Потом в Москве, через месяца три, когда они вдруг встретились вновь на каком-то заседании, дядя Саша неожиданно подсел к нему, обнял за плечи и начал рассказывать, как ожила яблоня, как она цвела фантастическим бело-фиолетовым цветом и нарожала крупных, желтых с красными полосками яблок, зазывал его к себе на неделе попить чайку с вареньем и отведать его — он так и сказал — «твоих» яблок. Потом дядя Саша так же неожиданно отсел, а минут через десять и вовсе исчез из зала. Ни через неделю, ни через две московская суета встретиться не дала, а потом в пять утра позвонила подружка и мертвым, бумажным голосом сказала, что дяди Саши нет.
На следующий год эта яблоня не засохла.
Она цвела и плодоносила, пока подружка не оклемалась и не нашла, по своему, конечно, женскому разумению, замену дядя Саше.
Вот тогда яблоня и высохла — только что цвела крупными бело-фиолетовыми цветами, а наутро умерла.
Груша была мамина.
Он выкопал ее на маминых десяти сотках, уже после ее смерти — не хотел оставлять чужим или, наоборот, хотел что-то оставить в ее память у себя, перед глазами? Наверное, и то и другое, а скорее всего боль утраты и гнев на себя, упустившим так много времени, двигали им.
Корят себя все после утраты, и все потом забывают о своей боли, и вновь мечутся по свету, до новой потери, пока не осознают, что все напрасно и другим стать не суждено.
У мамы были точно зеленые руки.
Все, что она походя и на первый взгляд беспорядочно и бессмысленно втыкала в землю, все растения приживались, вырастали, давали много всяких плодов — казалось, когда мама копалась в своем саду, то опускаясь вниз, то поднимаясь вверх, что она, доставая невидимое, но живительное из земли и сплетая с другим невидимым, выкладывала узор на поверхности земли, а потом этот узор появлялся ковром цветов, невероятно красиво соединенных ее руками.
Его умение оживлять яблони точно было получено от мамы.

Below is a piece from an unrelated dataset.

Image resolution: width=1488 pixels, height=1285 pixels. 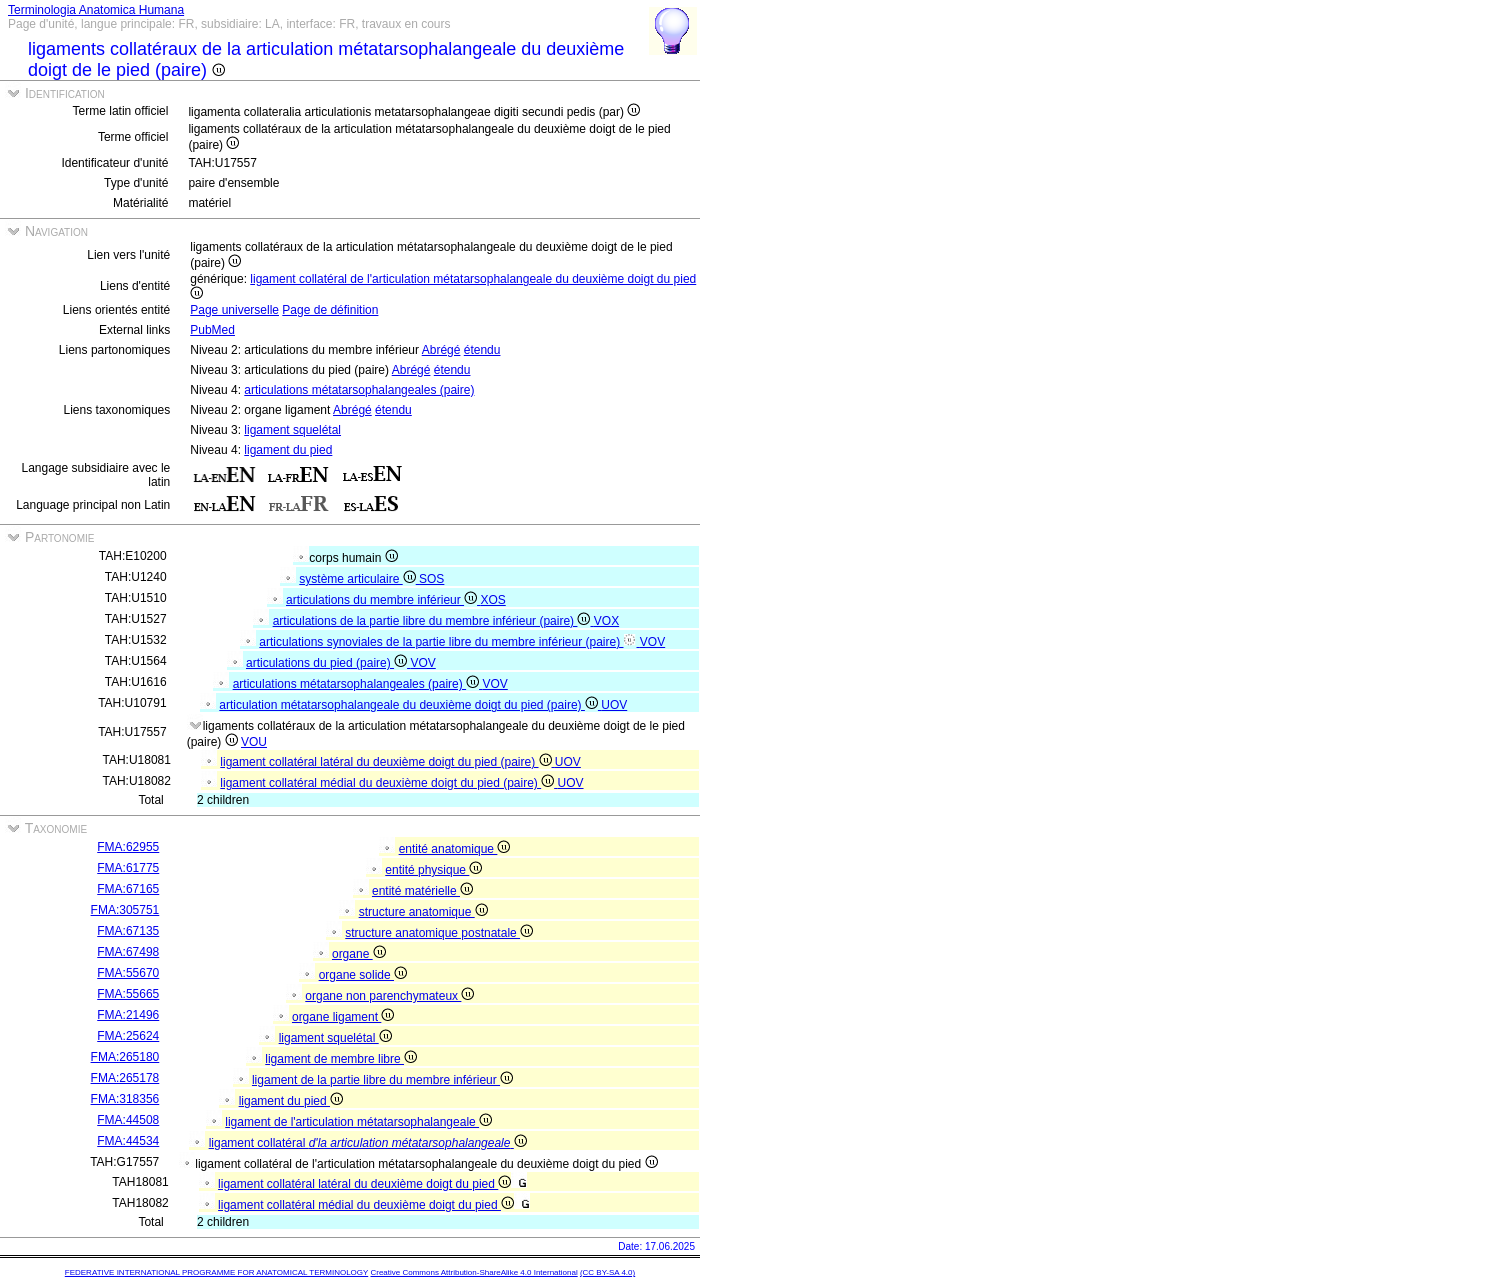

Он нашел ее без сознания, в садовом домике, лежащего уже не человека, а что-то отсутствующее в нашем мире, с руками, которые выписывали какие-то иероглифы в воздухе, будто она пыталась ему что-то рассказать на неведомом языке и о чем-то попросить.
Она была невероятно энергичным человеком, очень властным, очень упрямым, очень настойчивым, который привык, помогая, решать все за другого.
Она настояла на том, чтобы поехать на участок, просто умотала, умолила его дать ей машину и была счастлива, когда добилась своего. И жила там загорелая и такая посвежевшая, что он, приезжая раз в неделю — десять дней, не мог отбиться от ее забот и делал пальцы крестиком, как в детстве, при разных мрачных мыслях, которые его не оставляли.
И вот это случилось.
И вот он один.
Он боролся за нее как мог — нашел лучшую реанимационную, и, не обращая внимания на лица врачей и уговоры близких, доставал самые новейшие лекарства, и не давал остановить ее сердце месяц или больше, не важно, что она решила сама за него — она не хотела возвращаться, хотя любила жизнь безмерно, но, видимо, что-то перестало ее устраивать в нем и в других близких, от чего-то она устала, надорвалась, — словом, однажды она ушла.
Он попытался ее вернуть — нашел грузовик с краном, выкопал грушу, большую, ветвистую, и повез к себе на свой участок.
Там маму — так звал он про себя грушу — посадил прямо перед окнами, в которые любил глядеть на сад вечером.